Saved data entries:

---

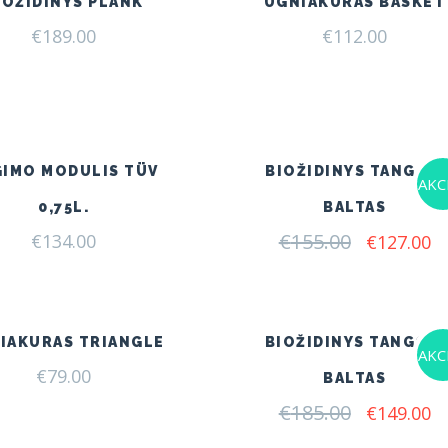
IOŽIDINYS PLANK
UGNIAKURAS BASKET
€
189.00
€
112.00
GIMO MODULIS TÜV
BIOŽIDINYS TANGO 2
AKCI
0,75L.
BALTAS
€
155.00
Original
C
€
134.00
€
127.00
price
pr
was:
is:
€155.00.
€1
IAKURAS TRIANGLE
BIOŽIDINYS TANGO 4
AKCI
€
79.00
BALTAS
€
185.00
Original
C
€
149.00
price
pr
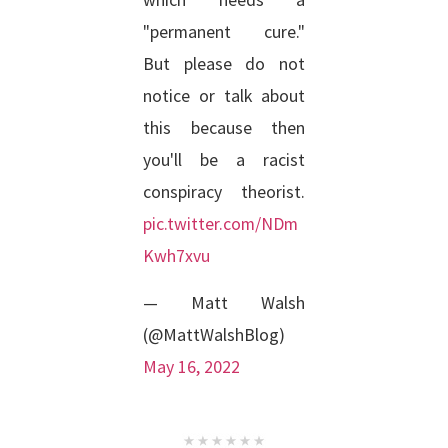
which needs a
"permanent cure."
But please do not
notice or talk about
this because then
you'll be a racist
conspiracy theorist.
pic.twitter.com/NDm
Kwh7xvu
— Matt Walsh
(@MattWalshBlog)
May 16, 2022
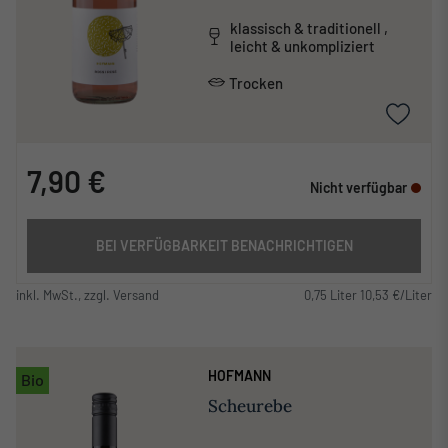
klassisch & traditionell ,
leicht & unkompliziert
Trocken
7,90 €
Nicht verfügbar
BEI VERFÜGBARKEIT BENACHRICHTIGEN
inkl. MwSt., zzgl. Versand
0,75 Liter 10,53 €/Liter
HOFMANN
Bio
Scheurebe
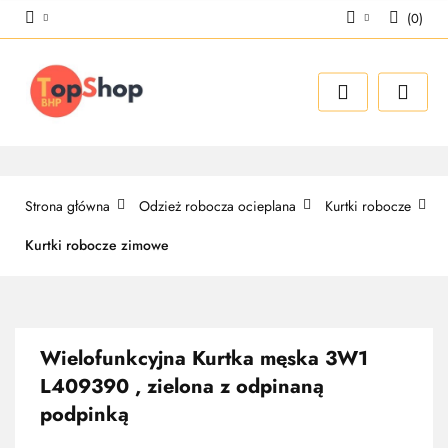
(
0
)
Zaloguj się
Zarejestruj się
Dodaj zgłoszenie
Strona główna
Odzież robocza ocieplana
Kurtki robocze
Kurtki robocze zimowe
Wielofunkcyjna Kurtka męska 3W1
L409390 , zielona z odpinaną
podpinką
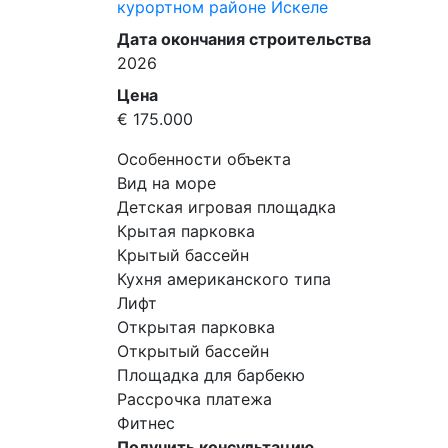
курортном районе Искеле
Дата окончания строительства
2026
Цена
€ 175.000
Особенности объекта
Вид на море
Детская игровая площадка
Крытая парковка
Крытый бассейн
Кухня американского типа
Лифт
Открытая парковка
Открытый бассейн
Площадка для барбекю
Рассрочка платежа
Фитнес
Получить консультацию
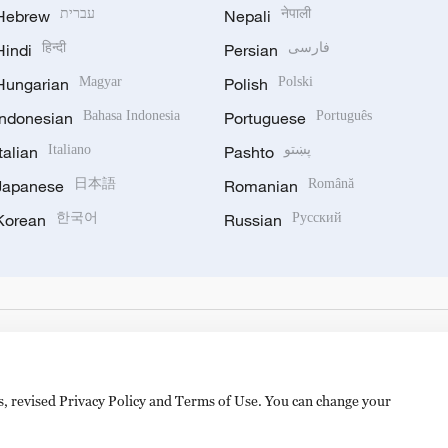
Hebrew
עברית
Nepali
नेपाली
Hindi
हिन्दी
Persian
فارسی
Hungarian
Magyar
Polish
Polski
Indonesian
Bahasa Indonesia
Portuguese
Português
Italian
Italiano
Pashto
پښتو
Japanese
日本語
Romanian
Română
Korean
한국어
Russian
Русский
es, revised Privacy Policy and Terms of Use. You can change your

---

» Your goal
The number alone, please: how many lines in the data contain the string "парковка"?

» Solution for this task
2